PROBLEM REQUIREMENTS: State how many lines of the data below hold the string "โอโมดา", giving nothing but the number.
+ + + +
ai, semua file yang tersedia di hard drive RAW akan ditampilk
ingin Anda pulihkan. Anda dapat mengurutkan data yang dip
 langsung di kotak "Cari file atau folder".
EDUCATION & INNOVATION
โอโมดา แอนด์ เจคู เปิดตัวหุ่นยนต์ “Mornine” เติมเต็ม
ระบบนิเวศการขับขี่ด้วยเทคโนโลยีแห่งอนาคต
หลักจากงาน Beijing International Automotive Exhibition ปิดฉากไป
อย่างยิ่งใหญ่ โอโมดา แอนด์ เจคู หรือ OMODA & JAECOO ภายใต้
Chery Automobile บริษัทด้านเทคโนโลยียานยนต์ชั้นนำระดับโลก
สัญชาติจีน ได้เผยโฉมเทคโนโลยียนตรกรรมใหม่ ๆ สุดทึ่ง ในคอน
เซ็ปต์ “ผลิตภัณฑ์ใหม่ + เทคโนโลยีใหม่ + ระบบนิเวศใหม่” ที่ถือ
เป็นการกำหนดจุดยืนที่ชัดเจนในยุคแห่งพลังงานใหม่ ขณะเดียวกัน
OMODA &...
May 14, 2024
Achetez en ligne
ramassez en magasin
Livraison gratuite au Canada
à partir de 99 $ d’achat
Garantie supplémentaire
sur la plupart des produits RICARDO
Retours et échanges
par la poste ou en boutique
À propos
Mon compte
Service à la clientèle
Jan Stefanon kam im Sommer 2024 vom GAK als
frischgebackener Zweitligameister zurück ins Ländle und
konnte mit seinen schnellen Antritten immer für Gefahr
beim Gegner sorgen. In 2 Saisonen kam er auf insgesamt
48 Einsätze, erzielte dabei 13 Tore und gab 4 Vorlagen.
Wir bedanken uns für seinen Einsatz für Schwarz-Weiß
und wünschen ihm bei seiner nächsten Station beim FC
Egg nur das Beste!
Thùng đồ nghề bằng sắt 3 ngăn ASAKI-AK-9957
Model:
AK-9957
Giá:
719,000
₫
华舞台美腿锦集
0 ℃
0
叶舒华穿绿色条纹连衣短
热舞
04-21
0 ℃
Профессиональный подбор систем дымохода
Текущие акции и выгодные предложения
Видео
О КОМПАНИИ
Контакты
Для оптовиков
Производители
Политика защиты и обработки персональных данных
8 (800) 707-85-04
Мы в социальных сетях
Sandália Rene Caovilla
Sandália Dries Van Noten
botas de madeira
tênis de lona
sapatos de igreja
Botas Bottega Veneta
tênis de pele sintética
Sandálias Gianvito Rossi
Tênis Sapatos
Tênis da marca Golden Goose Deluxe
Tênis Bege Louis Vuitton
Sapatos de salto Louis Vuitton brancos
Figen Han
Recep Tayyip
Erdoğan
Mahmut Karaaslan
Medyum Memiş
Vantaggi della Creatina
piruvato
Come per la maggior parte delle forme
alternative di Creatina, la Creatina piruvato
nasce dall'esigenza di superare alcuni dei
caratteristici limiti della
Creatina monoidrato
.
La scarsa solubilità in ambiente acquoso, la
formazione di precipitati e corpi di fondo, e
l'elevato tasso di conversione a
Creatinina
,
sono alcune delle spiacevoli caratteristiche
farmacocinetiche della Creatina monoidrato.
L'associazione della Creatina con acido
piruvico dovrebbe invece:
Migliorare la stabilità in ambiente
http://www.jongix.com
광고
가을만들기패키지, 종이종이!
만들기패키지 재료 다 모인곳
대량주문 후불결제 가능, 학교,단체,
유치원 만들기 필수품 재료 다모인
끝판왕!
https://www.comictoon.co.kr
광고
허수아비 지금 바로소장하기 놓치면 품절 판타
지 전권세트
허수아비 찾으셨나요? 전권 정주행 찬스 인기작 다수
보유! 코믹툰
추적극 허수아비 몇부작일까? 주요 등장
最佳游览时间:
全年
+ + + +
ANSWER BELOW: 2